We won’t bother discussing the EventSystem. It’s a game object that is automatically added by Unity when you add a Canvas game object. The EventSystem, in our case, is what allows UI buttons to work on the Menu and Credits scenes.

Scene: Credits

The Credits scene is similar to the Menu scene. The only difference is that instead of a Start button, this scene has a Quit button. The Quit button is hooked up to a script called Credits.ca, which contains a method called Quit(). This method quits the application. However, this only works if the game is a standalone application on Windows or Mac. If you’re playing it in the browser, the Quit() method will only stop the game.

Summary

What I Like

The code is logical, easy to understand, and cleanly implemented. I like the way variables, methods, and classes are named here. The names clearly explain what their purpose is, and they generally focus on doing one specific thing.

What Could Be Improved

Player Movement

I find it interesting the way player movement was coded in this game:

    playerRb.AddForce(0, 0, forwardForce * Time.deltaTime);

    if (Input.GetKey(KeyCode.LeftArrow))
    {
        playerRb.AddForce(-sidewaysForce * Time.deltaTime, 0, 0, ForceMode.VelocityChange);
    }

    if (Input.GetKey(KeyCode.RightArrow))
    {
        playerRb.AddForce(sidewaysForce * Time.deltaTime, 0, 0, ForceMode.VelocityChange);
    }

We are using If statements combined with AddForce and ForceMode.VelocityChange to make the player move.

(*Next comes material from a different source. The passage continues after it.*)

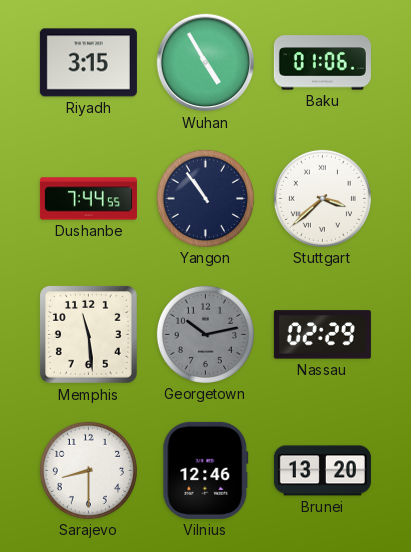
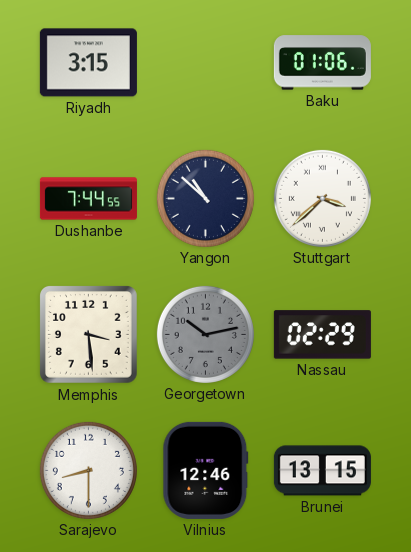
Wuhan: 4:55 -> none
Yangon: 10:54 -> 10:52
Memphis: 11:29 -> 3:29
Brunei: 13:20 -> 13:15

While it feels good to play, relying on Input.GetKey is a bit risky. It means we’re hardcoding the value of a specific key being pressed, which doesn’t allow the user to configure keys themselves. It would also be an issue if this game was ported to another device, such as mobile. A better option would be to use Input.GetAxis and Input.GetButton to avoid these issues.

Loading Scenes

The game handles loading scenes a bit differently between GameManager.cs and LevelComplete.cs.

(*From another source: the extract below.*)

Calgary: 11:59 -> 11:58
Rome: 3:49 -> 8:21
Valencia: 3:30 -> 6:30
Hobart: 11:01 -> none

In GameManager.cs, we have:

void Restart()
{
    SceneManager.LoadScene(SceneManager.GetActiveScene().name);
}

While in LevelComplete.cs, we have:

public void LoadNextLevel()
{
    SceneManager.LoadScene(SceneManager.GetActiveScene().buildIndex + 1);
}

Both do the job effectively, but are slightly different. One relies on a BuildIndex to load a scene, while the other relies on getting a build’s name. Neither is incorrect, but for consistency, I would probably prefer using GetActiveScene().buildIndex

Score.cs

While classes, methods, and variables are well-named throughout this codebase, perhaps the only exception is Score.cs.

Score.cs is actually not a score. It is dynamically displaying the distance the player has travelled. So a more appropriate name could be something like DistanceTravelled.cs

RigidBody on Obstacle

The Obstacle game object has a RigidBody attached. In hindsight, this feels unnecessary. With a RigidBody attached, it means that the obstacle will move slightly in response to the player’s impact. If that’s the effect we’re going for, then that works fine.

If, however, we want the obstacle to remain immovable, we could just remove the RigidBody from it without negatively affecting anything else.

What Next?

This prototype is a good base for a fun game. It has simple mechanics, and with good level design and interesting challenges, it could be an addictive game. I can visualize adding all sorts of other fun features, such as moving obstacles, power-ups, lives, etc.